Rongshuxia, an online literature site under Shanda’s Cloudary, announced to charge for content at the end of 2012. Hence no literature site of Cloudary’s offers content totally for free.
Other revenue-generating literature providers under Cloudary have four revenue sources, paid content, print book sales, copyright licensing and online advertising. Rongshuxia hardly made any revenue until September 2011 by publishing print books and selling content for film adaptation. It was then the site became capable of sharing revenues with authors – 80% of print book sales and 50% of content licensing fees go to authors. So far it has published over four hundred print books and sold over twenty works for film adaptation.
Before making a profit, the site plans to spend more money to improve the charging and revenue-sharing systems in 2013. The management want to make the charging system slightly different from the one their sister sites are using, for the realistic theme of the works on the site works differently for the audience from other novels sites’. Rongshuxia will set prices based on titles or roll out monthly subscriptions so that authors won’t be motivated to make works longer and longer – most other sites set prices based on Chinese characters that the longer a work the more authors and platform owners can earn.
Founded in 1997, Rongshuxia was one of the earliest literature websites and longest operating ones in China. The site was in trouble before Cloudary took controlling stake in it in 2009. It took about two years to re-gain some traction and began monetizing content in 2011.
Zhang Enchao, its general manager, believes realistic theme of the site fits in well with film adaption and print sales. Also the site hopes to make some revenue from mobile reading through the partnership its parent company reached with telecom operators.

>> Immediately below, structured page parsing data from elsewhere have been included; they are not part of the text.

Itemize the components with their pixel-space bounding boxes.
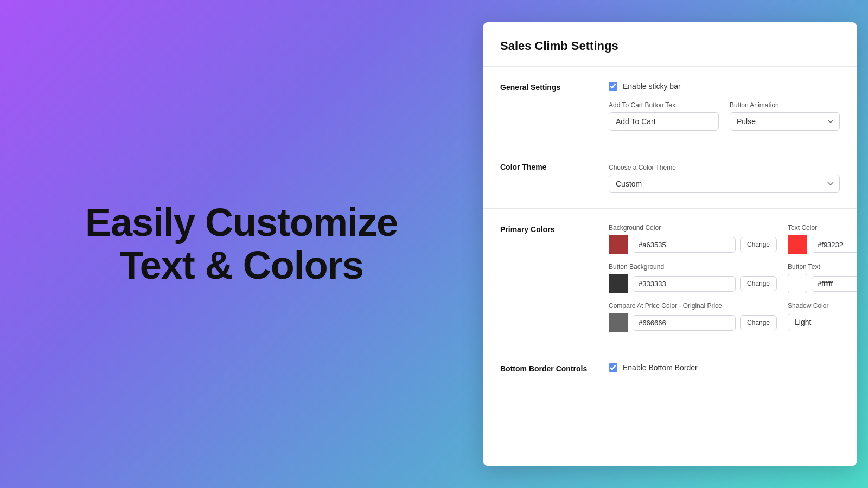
bottom-border-content: Enable Bottom Border [609,363,840,383]
bottom-border-row: Bottom Border Controls Enable Bottom Bor… [500,363,840,383]
button-background-label: Button Background [609,263,777,271]
choose-color-theme-label: Choose a Color Theme [609,164,840,171]
text-color-swatch[interactable] [788,235,807,254]
button-background-change-btn[interactable]: Change [740,276,777,291]
button-background-input-row: Change [609,274,777,293]
compare-price-hex-input[interactable] [633,315,736,331]
background: Easily Customize Text & Colors Sales Cli… [0,0,868,488]
button-text-label: Button Text [788,263,857,271]
add-to-cart-label: Add To Cart Button Text [609,101,719,109]
primary-colors-content: Background Color Change Text Color [609,224,857,332]
text-color-label: Text Color [788,224,857,232]
compare-price-change-btn[interactable]: Change [740,315,777,330]
compare-price-item: Compare At Price Color - Original Price … [609,302,777,332]
color-theme-label: Color Theme [500,162,609,193]
general-settings-content: Enable sticky bar Add To Cart Button Tex… [609,82,840,131]
text-color-hex-input[interactable] [812,237,857,253]
colors-bottom-row: Compare At Price Color - Original Price … [609,302,857,332]
enable-bottom-border-row: Enable Bottom Border [609,363,840,372]
shadow-color-select[interactable]: Light Dark None [788,313,857,331]
compare-price-label: Compare At Price Color - Original Price [609,302,777,310]
button-background-item: Button Background Change [609,263,777,293]
compare-price-swatch[interactable] [609,313,628,332]
bottom-border-section: Bottom Border Controls Enable Bottom Bor… [483,348,857,398]
settings-panel: Sales Climb Settings General Settings En… [483,22,857,466]
color-theme-select[interactable]: Custom Light Dark Red Blue Green [609,175,840,193]
hero-text: Easily Customize Text & Colors [85,201,398,287]
color-theme-section: Color Theme Choose a Color Theme Custom … [483,146,857,209]
enable-sticky-bar-label: Enable sticky bar [623,82,681,91]
hero-line2: Text & Colors [85,244,398,287]
left-section: Easily Customize Text & Colors [0,169,483,319]
enable-bottom-border-label: Enable Bottom Border [623,363,698,372]
color-theme-group: Choose a Color Theme Custom Light Dark R… [609,164,840,193]
background-color-change-btn[interactable]: Change [740,237,777,252]
enable-bottom-border-checkbox[interactable] [609,363,617,372]
general-settings-section: General Settings Enable sticky bar Add T… [483,67,857,146]
text-color-item: Text Color Change [788,224,857,254]
button-text-input-row: Change [788,274,857,293]
background-color-label: Background Color [609,224,777,232]
panel-title: Sales Climb Settings [483,39,857,67]
enable-sticky-bar-row: Enable sticky bar [609,82,840,91]
background-color-hex-input[interactable] [633,237,736,253]
add-to-cart-input[interactable] [609,112,719,131]
button-text-item: Button Text Change [788,263,857,293]
text-color-input-row: Change [788,235,857,254]
add-to-cart-group: Add To Cart Button Text [609,101,719,131]
button-text-swatch[interactable] [788,274,807,293]
general-settings-label: General Settings [500,82,609,131]
background-color-swatch[interactable] [609,235,628,254]
primary-colors-label: Primary Colors [500,224,609,332]
button-animation-label: Button Animation [730,101,840,109]
button-animation-group: Button Animation None Pulse Shake Bounce [730,101,840,131]
background-color-input-row: Change [609,235,777,254]
enable-sticky-bar-checkbox[interactable] [609,82,617,91]
color-theme-content: Choose a Color Theme Custom Light Dark R… [609,162,840,193]
bottom-border-label: Bottom Border Controls [500,363,609,383]
primary-colors-section: Primary Colors Background Color Change [483,209,857,348]
background-color-item: Background Color Change [609,224,777,254]
colors-top-row: Background Color Change Text Color [609,224,857,254]
compare-price-input-row: Change [609,313,777,332]
hero-line1: Easily Customize [85,201,398,244]
add-to-cart-row: Add To Cart Button Text Button Animation… [609,101,840,131]
shadow-color-item: Shadow Color Light Dark None [788,302,857,332]
button-text-hex-input[interactable] [812,276,857,292]
colors-middle-row: Button Background Change Button Text [609,263,857,293]
button-background-hex-input[interactable] [633,276,736,292]
shadow-color-label: Shadow Color [788,302,857,310]
button-background-swatch[interactable] [609,274,628,293]
button-animation-select[interactable]: None Pulse Shake Bounce [730,112,840,131]
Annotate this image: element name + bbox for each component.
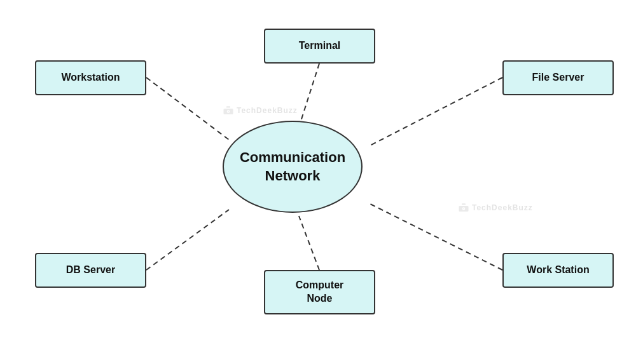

Cloudary, the parent company of Rongshuxia, is the absolute online original literature leader in China. Its six original literature sites totaled 1.6 million authors and 6 million titles as of March 31, 2012, according to its F-1 with SEC. Subsidiary companies were set up to help monetize its content, marketing content, publishing print books, selling content for film adaption, etc. It plans to go public on the New York Stock Exchange and the exact time is reportedly set for April 2013.